▶ EXERCISE INSTRUCTIONS
Whatever appears in the records, retype it exactly, except for the pictures.

(Saved entries)
○ ○ ○ ○ ○ ○ ○
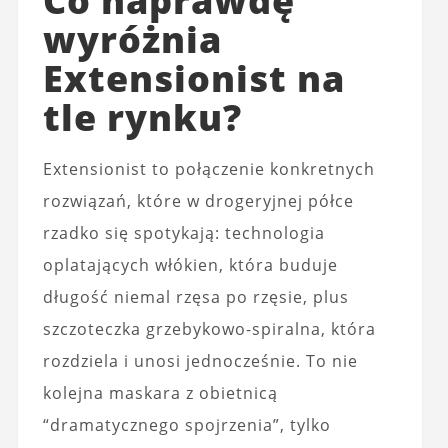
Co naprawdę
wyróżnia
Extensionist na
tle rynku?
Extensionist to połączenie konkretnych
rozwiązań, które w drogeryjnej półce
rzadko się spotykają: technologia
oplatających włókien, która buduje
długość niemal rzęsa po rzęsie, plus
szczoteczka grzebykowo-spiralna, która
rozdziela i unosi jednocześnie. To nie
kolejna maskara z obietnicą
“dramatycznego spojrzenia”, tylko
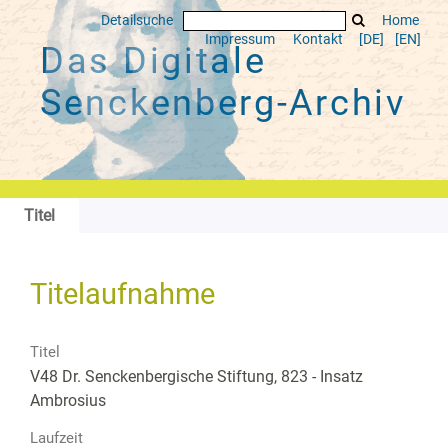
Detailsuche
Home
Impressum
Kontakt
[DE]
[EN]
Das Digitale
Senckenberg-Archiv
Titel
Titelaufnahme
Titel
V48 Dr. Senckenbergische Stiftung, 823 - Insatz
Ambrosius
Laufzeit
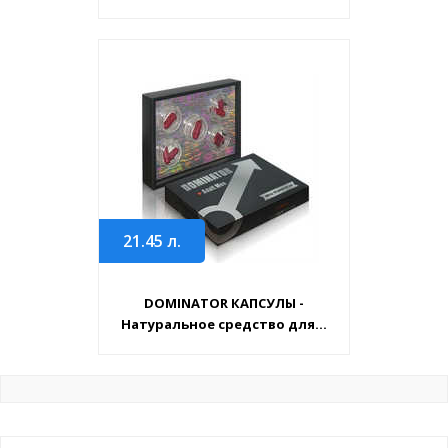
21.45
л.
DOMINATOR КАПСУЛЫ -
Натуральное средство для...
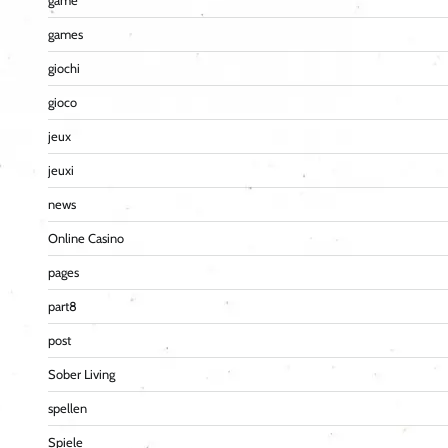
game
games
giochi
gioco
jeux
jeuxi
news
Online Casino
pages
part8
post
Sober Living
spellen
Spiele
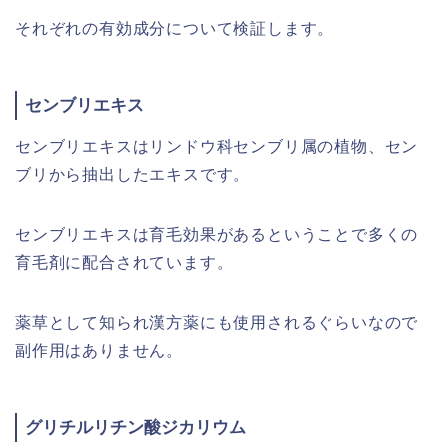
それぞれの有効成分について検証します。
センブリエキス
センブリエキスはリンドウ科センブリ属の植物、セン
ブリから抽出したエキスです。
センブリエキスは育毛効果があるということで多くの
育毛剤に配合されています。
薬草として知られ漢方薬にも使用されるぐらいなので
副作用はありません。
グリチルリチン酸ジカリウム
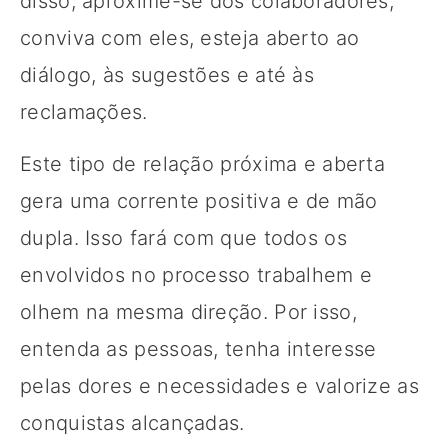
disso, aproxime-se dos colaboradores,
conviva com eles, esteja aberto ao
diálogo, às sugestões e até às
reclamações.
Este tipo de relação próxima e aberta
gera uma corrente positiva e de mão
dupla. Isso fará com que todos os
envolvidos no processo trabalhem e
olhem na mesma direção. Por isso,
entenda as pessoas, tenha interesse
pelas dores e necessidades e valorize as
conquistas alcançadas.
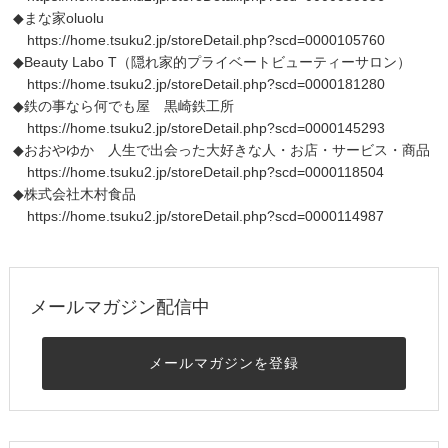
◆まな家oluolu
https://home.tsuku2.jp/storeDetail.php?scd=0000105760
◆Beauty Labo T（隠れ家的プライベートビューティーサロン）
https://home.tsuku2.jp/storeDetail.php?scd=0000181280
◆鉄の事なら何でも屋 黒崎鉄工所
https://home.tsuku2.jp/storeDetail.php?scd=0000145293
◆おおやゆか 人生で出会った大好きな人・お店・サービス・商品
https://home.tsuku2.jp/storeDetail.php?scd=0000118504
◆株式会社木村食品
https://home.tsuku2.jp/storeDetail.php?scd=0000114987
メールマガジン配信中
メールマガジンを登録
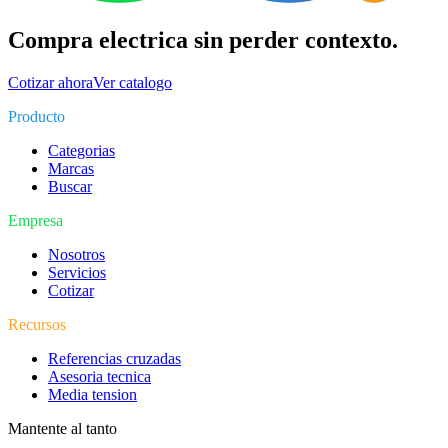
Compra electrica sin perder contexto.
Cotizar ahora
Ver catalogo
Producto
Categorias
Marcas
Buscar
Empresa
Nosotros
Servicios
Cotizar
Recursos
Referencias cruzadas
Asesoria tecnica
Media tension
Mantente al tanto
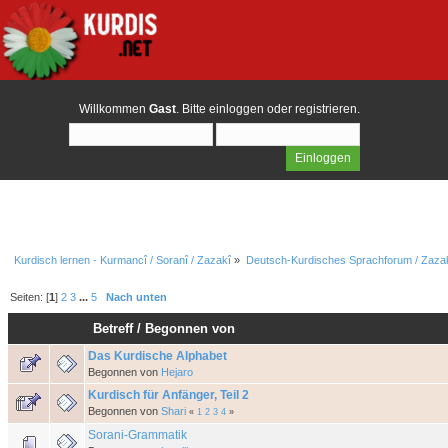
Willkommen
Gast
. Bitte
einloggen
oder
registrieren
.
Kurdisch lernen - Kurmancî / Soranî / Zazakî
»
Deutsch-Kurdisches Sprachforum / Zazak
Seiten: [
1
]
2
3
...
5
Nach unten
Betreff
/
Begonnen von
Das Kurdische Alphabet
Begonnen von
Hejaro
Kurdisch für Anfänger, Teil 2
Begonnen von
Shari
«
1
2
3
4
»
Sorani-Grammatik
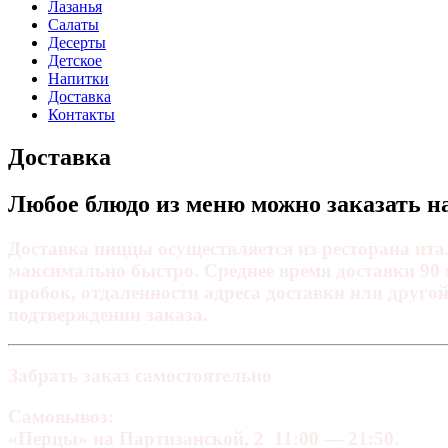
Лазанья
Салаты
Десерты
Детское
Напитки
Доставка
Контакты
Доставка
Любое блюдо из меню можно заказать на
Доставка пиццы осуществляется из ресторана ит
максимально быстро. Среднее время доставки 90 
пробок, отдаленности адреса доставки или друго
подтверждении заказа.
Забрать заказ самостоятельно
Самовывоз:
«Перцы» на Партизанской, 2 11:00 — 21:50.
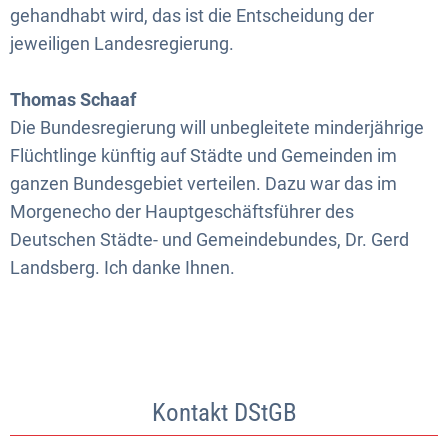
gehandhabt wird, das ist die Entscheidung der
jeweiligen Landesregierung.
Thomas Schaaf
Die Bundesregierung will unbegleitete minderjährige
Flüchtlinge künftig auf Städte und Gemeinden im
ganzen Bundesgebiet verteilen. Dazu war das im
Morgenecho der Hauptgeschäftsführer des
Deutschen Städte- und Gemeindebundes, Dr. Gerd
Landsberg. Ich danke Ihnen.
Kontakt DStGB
○ ○ ○ ○ ○ ○ ○
▶ RESULT
Co naprawdę
wyróżnia
Extensionist na
tle rynku?
Extensionist to połączenie konkretnych
rozwiązań, które w drogeryjnej półce
rzadko się spotykają: technologia
oplatających włókien, która buduje
długość niemal rzęsa po rzęsie, plus
szczoteczka grzebykowo-spiralna, która
rozdziela i unosi jednocześnie. To nie
kolejna maskara z obietnicą
“dramatycznego spojrzenia”, tylko
Detailsuche
Home
Impressum
Kontakt
[DE]
[EN]
Das Digitale
Senckenberg-Archiv
Titel
Titelaufnahme
Titel
V48 Dr. Senckenbergische Stiftung, 823 - Insatz
Ambrosius
Laufzeit
21.45
л.
DOMINATOR КАПСУЛЫ -
Натуральное средство для...
game
games
giochi
gioco
jeux
jeuxi
news
Online Casino
pages
part8
post
Sober Living
spellen
Spiele
それぞれの有効成分について検証します。
センブリエキス
センブリエキスはリンドウ科センブリ属の植物、セン
ブリから抽出したエキスです。
センブリエキスは育毛効果があるということで多くの
育毛剤に配合されています。
薬草として知られ漢方薬にも使用されるぐらいなので
副作用はありません。
グリチルリチン酸ジカリウム
disso, aproxime-se dos colaboradores,
conviva com eles, esteja aberto ao
diálogo, às sugestões e até às
reclamações.
Este tipo de relação próxima e aberta
gera uma corrente positiva e de mão
dupla. Isso fará com que todos os
envolvidos no processo trabalhem e
olhem na mesma direção. Por isso,
entenda as pessoas, tenha interesse
pelas dores e necessidades e valorize as
conquistas alcançadas.
◆まな家oluolu
https://home.tsuku2.jp/storeDetail.php?scd=0000105760
◆Beauty Labo T（隠れ家的プライベートビューティーサロン）
https://home.tsuku2.jp/storeDetail.php?scd=0000181280
◆鉄の事なら何でも屋 黒崎鉄工所
https://home.tsuku2.jp/storeDetail.php?scd=0000145293
◆おおやゆか 人生で出会った大好きな人・お店・サービス・商品
https://home.tsuku2.jp/storeDetail.php?scd=0000118504
◆株式会社木村食品
https://home.tsuku2.jp/storeDetail.php?scd=0000114987
メールマガジン配信中
メールマガジンを登録
Compra electrica sin perder contexto.
Cotizar ahora
Ver catalogo
Producto
Categorias
Marcas
Buscar
Empresa
Nosotros
Servicios
Cotizar
Recursos
Referencias cruzadas
Asesoria tecnica
Media tension
Mantente al tanto
Willkommen
Gast
. Bitte
einloggen
oder
registrieren
.
Kurdisch lernen - Kurmancî / Soranî / Zazakî
»
Deutsch-Kurdisches Sprachforum / Zazak
Seiten: [
1
]
2
3
...
5
Nach unten
Betreff
/
Begonnen von
Das Kurdische Alphabet
Begonnen von
Hejaro
Kurdisch für Anfänger, Teil 2
Begonnen von
Shari
«
1
2
3
4
»
Sorani-Grammatik
Лазанья
Салаты
Десерты
Детское
Напитки
Доставка
Контакты
Доставка
Любое блюдо из меню можно заказать на
Доставка пиццы осуществляется из ресторана ит
максимально быстро. Среднее время доставки 90 
пробок, отдаленности адреса доставки или друго
подтверждении заказа.
Забрать заказ самостоятельно
Самовывоз:
«Перцы» на Партизанской, 2 11:00 — 21:50.
gehandhabt wird, das ist die Entscheidung der
jeweiligen Landesregierung.
Thomas Schaaf
Die Bundesregierung will unbegleitete minderjährige
Flüchtlinge künftig auf Städte und Gemeinden im
ganzen Bundesgebiet verteilen. Dazu war das im
Morgenecho der Hauptgeschäftsführer des
Deutschen Städte- und Gemeindebundes, Dr. Gerd
Landsberg. Ich danke Ihnen.
Kontakt DStGB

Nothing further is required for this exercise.